2.      La voix des citoyens dans l’UE

Si le vote aux élections européennes est clairement considéré (par 55 % des personnes interrogées) comme le moyen le plus efficace de faire entendre sa voix par les décideurs au niveau de l’UE, l’opinion est très favorable à ce que les citoyens de l’Union aient davantage leur mot à dire dans les décisions relatives à l’avenir de l’Europe. Parmi les 92 % qui estiment que les voix des citoyens de l’Union devraient être davantage prises en compte, 55 % sont « tout à fait d’accord » et 37 % sont « plutôt d’accord ». Seuls 6 % ne sont pas d’accord avec cette affirmation.

3.      L’avenir de l’Europe

Six Européens sur dix sont d’accord avec le fait que la crise du coronavirus les a amenés à réfléchir à l’avenir de l’Union européenne (19 % sont « tout à fait d’accord » et 41 % sont « plutôt d’accord »), tandis que 39 % ne sont pas d’accord (23 % ne sont « plutôt pas d’accord » et 16 % ne sont « pas du tout d’accord »).
Les répondants ont été invités à choisir les évolutions qu’ils souhaitaient voir pour l’avenir de l’Europe : un niveau de vie comparable (35 %) et une plus grande solidarité entre les États membres (30 %) sont les deux évolutions les plus citées. Les Européens accordent également la priorité à l’élaboration d’une politique commune de la santé (25 %) et de normes d’éducation comparables (22 %).

4.      Atouts et défis

Les Européens considèrent que le respect par l’UE de la démocratie, des droits de l’homme et de l’état de droit (32 %) et sa puissance économique, industrielle et commerciale (30 %) sont ses principaux atouts. Le respect par l’UE de la démocratie, des droits de l’homme et de l’état de droit est considéré comme l’atout le plus important (ou partageant la première place) dans 14 pays, et ce point de vue est particulièrement important en Suède, où 58 % considèrent qu’il s’agit d’un atout majeur. La puissance économique, industrielle et commerciale de l’UE est considérée comme l’atout le plus important (ou partageant la première place) dans neuf pays, avec la Finlande (45 %) et l’Estonie (44 %) en tête.

Le changement climatique est clairement considéré comme le principal défi mondial qui affecte l’avenir de l’UE, 45 % des Européens ayant retenu ce thème comme le défi principal. Les deuxième et troisième problèmes les plus mentionnés, cités par des proportions similaires d’Européens, sont le terrorisme (38 %) et les risques pour la santé (37 %).

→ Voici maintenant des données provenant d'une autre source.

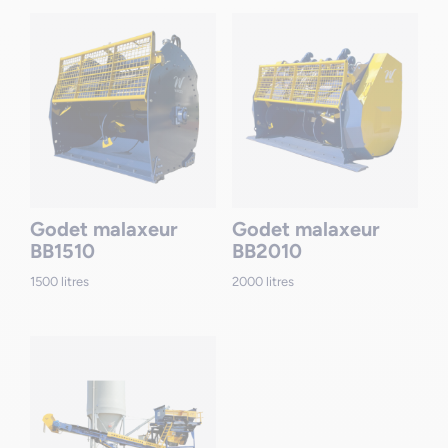
Godet malaxeur
Godet malaxeur
BB1510
BB2010
1500 litres
2000 litres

La migration et les déplacements forcés constituent le quatrième défi le plus mentionné, par un peu plus d’un quart des Européens (27 %).

 

1 Cette enquête Eurobaromètre spécial n° 500 sur « L’avenir de l’Europe » (EB94.1) a été réalisée entre le 22 octobre et le 20 novembre 2020 dans les 27 États membres de l’UE et a été commanditée conjointement par la Commission européenne et le Parlement européen. L’enquête a été menée en face-à‑face et complétée par des entretiens en ligne selon les besoins, en raison de la pandémie. Au total, quelque 27 034 entretiens ont été réalisés.